Aides to Lieberman, Kirk and Larsen denied the lawmakers told Chen they wanted the United States to review the Taiwan Relations Act. Feinstein and Boustany’s offices declined comment.

Admiral Mike Mullen, chairman of the Joint Chiefs of Staff and Chen’s host last week, said he was not aware of any priority in Congress for reviewing the law.

The debate comes amid growing calls from some members of Congress and Taiwan for the Obama administration to again sell weapons to Taiwan. Taiwan’s President Ma Ying-jeou recently asked for Washington to provide new F-16s and diesel-powered submarines.

“The U.S. must help Taiwan level the playing field,” Ma said in a videoconference this month with the Washington, D.C.-based think-tank Center for Strategic and International Studies. “Negotiating with a giant like the Chinese mainland is not without its risk. The right leverage must be in place.”

Senator Richard Lugar, a Republican, wrote to Secretary of State Hillary Clinton in April warning of Taiwan’s flagging air combat capabilities. Representative Ileana Ros-Lehtinen, head of the House Foreign Affairs Committee, said at a hearing this month that Taiwan’s need for new fighter aircraft was “increasingly urgent.”

James Miller, a top Pentagon official, said at the hearing that the Defense Department was finalizing a long-awaited report on Taiwan arms sales that would be ready “very soon.”

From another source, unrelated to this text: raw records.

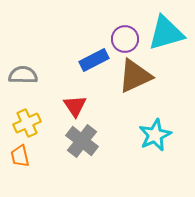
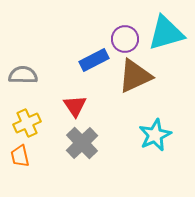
gray cross: moved 2 px down; rotated 8 degrees clockwise
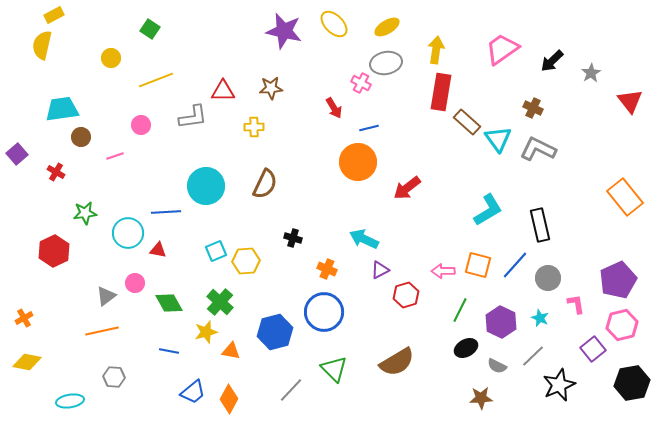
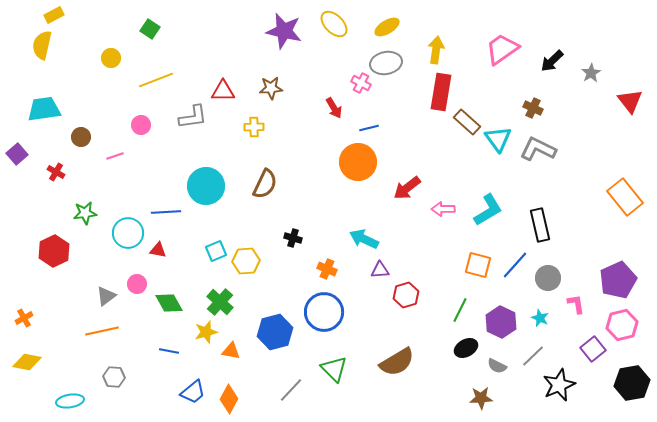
cyan trapezoid at (62, 109): moved 18 px left
purple triangle at (380, 270): rotated 24 degrees clockwise
pink arrow at (443, 271): moved 62 px up
pink circle at (135, 283): moved 2 px right, 1 px down
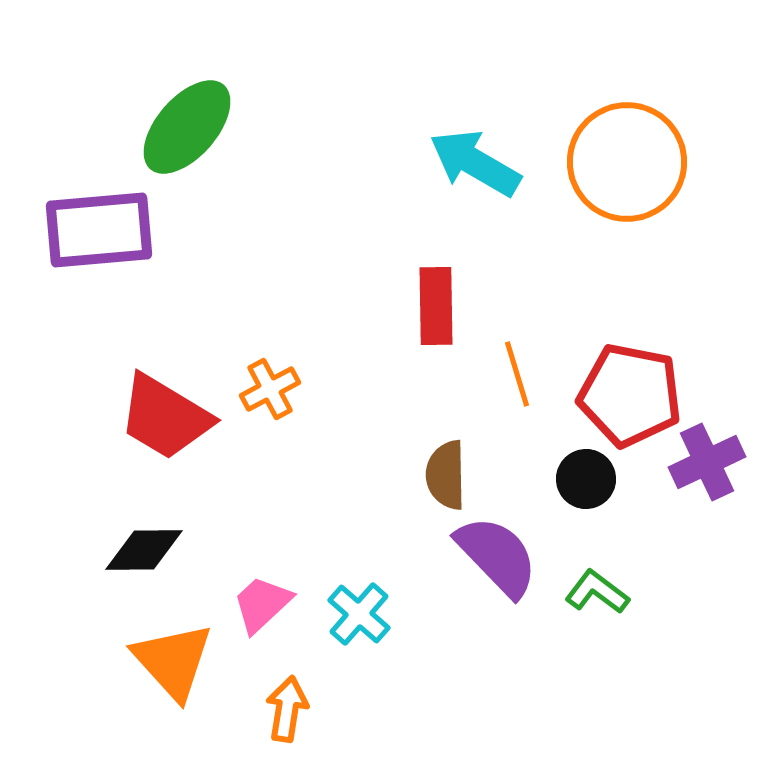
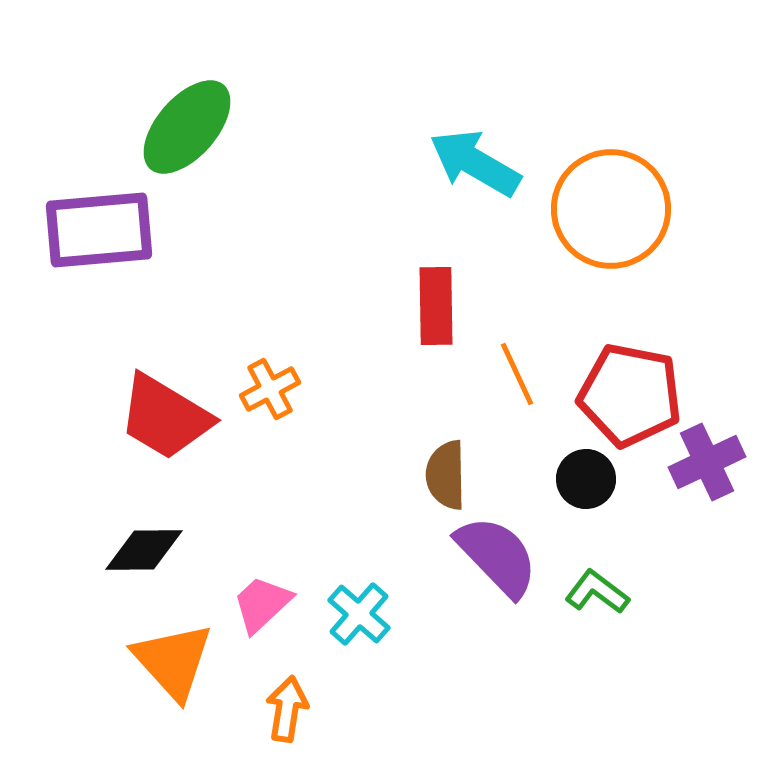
orange circle: moved 16 px left, 47 px down
orange line: rotated 8 degrees counterclockwise
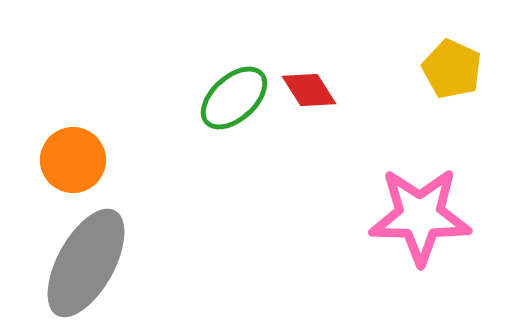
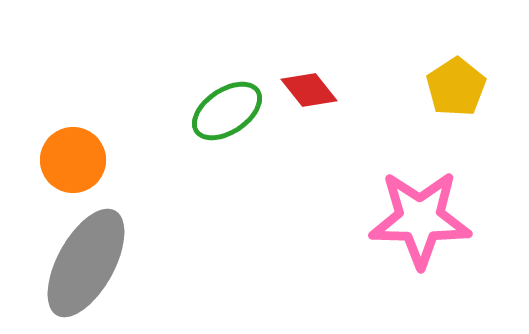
yellow pentagon: moved 4 px right, 18 px down; rotated 14 degrees clockwise
red diamond: rotated 6 degrees counterclockwise
green ellipse: moved 7 px left, 13 px down; rotated 8 degrees clockwise
pink star: moved 3 px down
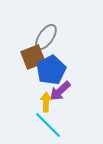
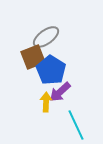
gray ellipse: rotated 20 degrees clockwise
blue pentagon: rotated 12 degrees counterclockwise
purple arrow: moved 1 px down
cyan line: moved 28 px right; rotated 20 degrees clockwise
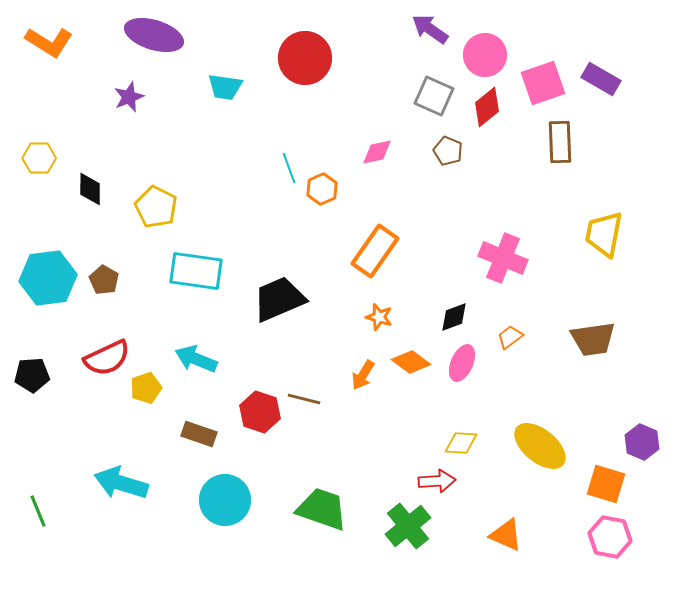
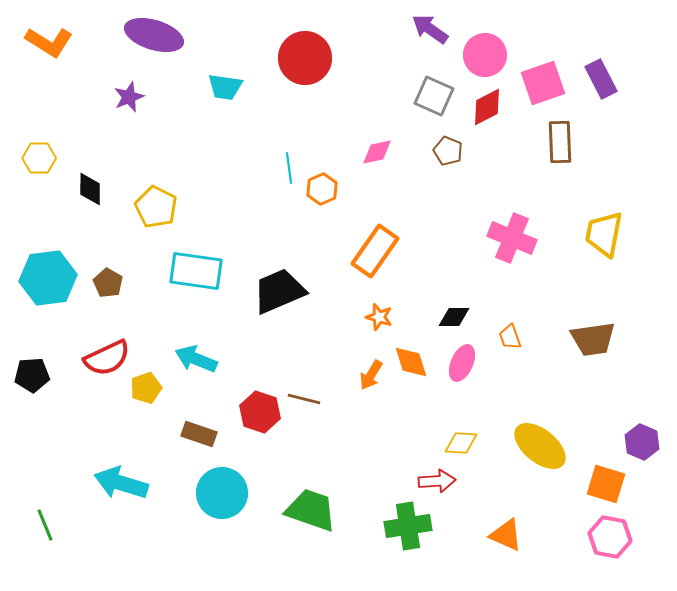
purple rectangle at (601, 79): rotated 33 degrees clockwise
red diamond at (487, 107): rotated 12 degrees clockwise
cyan line at (289, 168): rotated 12 degrees clockwise
pink cross at (503, 258): moved 9 px right, 20 px up
brown pentagon at (104, 280): moved 4 px right, 3 px down
black trapezoid at (279, 299): moved 8 px up
black diamond at (454, 317): rotated 20 degrees clockwise
orange trapezoid at (510, 337): rotated 72 degrees counterclockwise
orange diamond at (411, 362): rotated 36 degrees clockwise
orange arrow at (363, 375): moved 8 px right
cyan circle at (225, 500): moved 3 px left, 7 px up
green trapezoid at (322, 509): moved 11 px left, 1 px down
green line at (38, 511): moved 7 px right, 14 px down
green cross at (408, 526): rotated 30 degrees clockwise
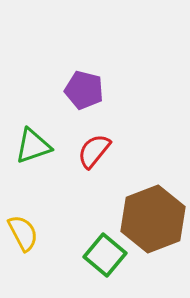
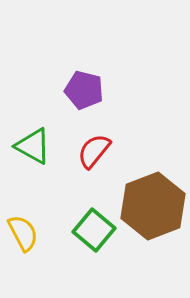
green triangle: rotated 48 degrees clockwise
brown hexagon: moved 13 px up
green square: moved 11 px left, 25 px up
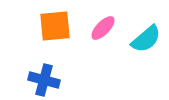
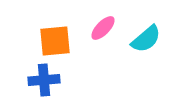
orange square: moved 15 px down
blue cross: rotated 20 degrees counterclockwise
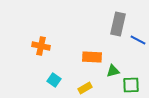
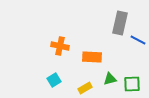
gray rectangle: moved 2 px right, 1 px up
orange cross: moved 19 px right
green triangle: moved 3 px left, 8 px down
cyan square: rotated 24 degrees clockwise
green square: moved 1 px right, 1 px up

Dean Cheng, of the Heritage Foundation, said he believed the Obama administration would like to avoid selling Taiwan weapons for as long as possible in order to safeguard ties with Beijing.

“But I think as President Ma’s recent speeches have indicated, you can’t do this (delay) much longer,” Cheng said.

“I think that the administration is going to have to act.”